Paolo Fallai, Corriere della Sera 28/2/2014, 28 febbraio 2014
LA CAPRIA E LA BELLEZZA DI ROMA: «TRADITA DALLE ANIME MORTE»
[Raffaele La Capria]
«Tutte le strade conducono a Roma e qui si perdono». Intessuto di un pessimismo barocco, su un tessuto narrativo fantastico eppure disincantato, l’ultimo libro di Raffaele La Capria (La bellezza di Roma , Mondadori) non lascia dubbi su una città «dove le apparenze si sono organizzate in istituzioni vuote di significato». Viene da chiedere, al più romano degli scrittori non romani se per questa città esista ancora una speranza.
«Roma è stata sempre così — risponde La Capria —. È il suo modo di vivacchiare, la sua forza negativa, che cerca di far permanere nella città situazioni che sono di vantaggio alle anime morte che ne approfittano».
Il suo libro è uscito da pochi giorni ed è una raccolta di pensieri «romani» che La Capria ha disseminato nel corso di due decenni, eppure sembrano parlare di oggi.
«Uno è stato scritto addirittura nel 1985, ma Roma è sempre la stessa. Perché è una città burocratica e della burocrazia ha tutti i difetti, primo tra tutti l’essere una forza ritardante. E schiava dell’inefficienza, che è stata sempre la sua malattia. Ho voluto dare l’idea dell’aria che tira: una città di gente che finge di fare delle cose che poi non fa».
Eppure non è sempre stato così e il suo libro contiene molte pagine intrise di nostalgia.
«Faccio coincidere il racconto con gli anni più belli della mia giovinezza, quando ho messo le forze migliori che avevo nel realizzare le mie ambizioni. Qui ho scritto Ferito a morte , premio Strega nel 1961, ho scritto le sceneggiature che mi hanno fatto conoscere, Roma è stata la possibilità di realizzarmi ed è stata al centro della rivoluzione culturale italiana. È una città che non ti chiede niente, puoi fare quello che vuoi e questo ti dà grande libertà. Non è come Napoli che ti fa sempre domande. Roma ti lascia come uno che sta in albergo».
Eppure in quegli anni Sessanta lei scrive «Avevo la sensazione che Roma fosse come Parigi per la Francia, New York per gli Stati Uniti».
«Oggi non si valutano più le persone per quello che meritano. Sembra sempre che tutti vadano in soccorso a chi ha già successo. Come alla televisione o nei giornali, vengono sempre promossi quelli che già sono stati promossi dalla vita e da se stessi. Non c’è mai qualcuno che si azzarda a scoprire delle persone per lanciarle, farle venire fuori. C’è tutta una parte della cultura che viene completamente ignorata».
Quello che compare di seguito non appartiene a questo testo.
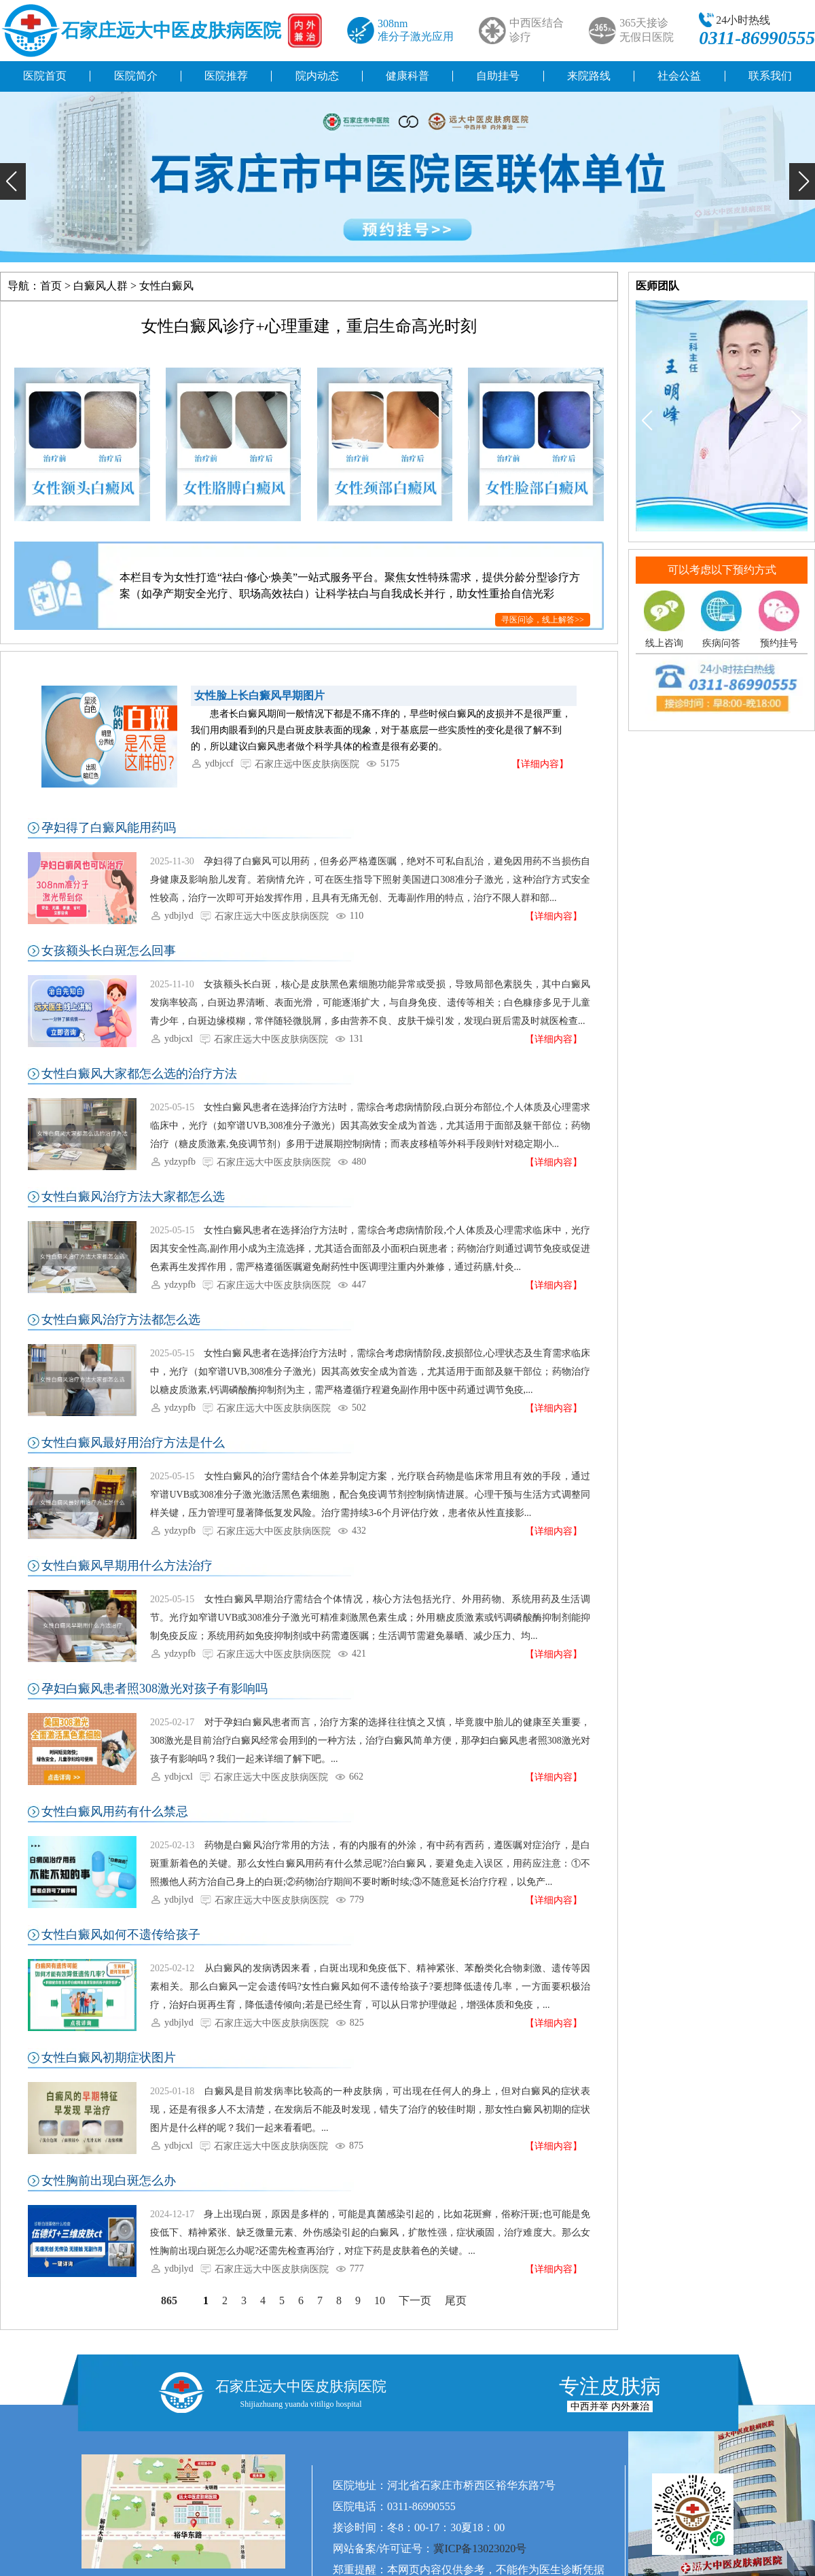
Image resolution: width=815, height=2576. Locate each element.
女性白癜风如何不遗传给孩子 (120, 1934)
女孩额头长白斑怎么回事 (108, 950)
E come vive la realtà quotidiana?
«Abito nel centro storico da più di mezzo secolo. Ci sto bene, mi piace. Certo, so che intorno a questo centro c’è una periferia sconvolta, che intorno c’è un traffico caotico, ci sono mille cose che non funzionano».
Del sindaco Ignazio Marino cosa pensa?
«Non mi piace granché. Era partito con idee minime e sono proprio quelle che i romani preferiscono, come tenere in ordine le strade. Ma la città non è mai stata così piena di buche. Una città deve essere amata. Se uno capisce qual è la vera bellezza di Roma, tante cose le metterebbe in atto, ci vuole un punto di vista estetico che viene sempre trascurato».
E non ha una proposta da fare?
«L’ho scritta nel mio libro. Creare un nuovo corpo dei vigili urbani da scegliere per concorso tra gli studenti laureati in storia dell’arte, architettura e materie affini. Sarebbe un modo di dare lavoro, e uno stipendio, a giovani amanti del bello e dotati di senso estetico. A ciascuno di loro dovrebbe essere dato “in custodia”, con pieni poteri, un monumento, una piazza, un luogo da salvaguardare. Giovani che capiscono quanto sono belle Piazza del Popolo o Piazza Navona e le difendano come “una cosa propria”. Oggi Roma spesso viene sfigurata. Completamente negletta dagli abitanti. È una città piena di graffiti ed è uno scempio vedere le mura di Roma ferite da questi tatuaggi orrendi. Multe, multe da orbi dovrebbe infliggere il nostro superattivo indignatissimo studente-custode!».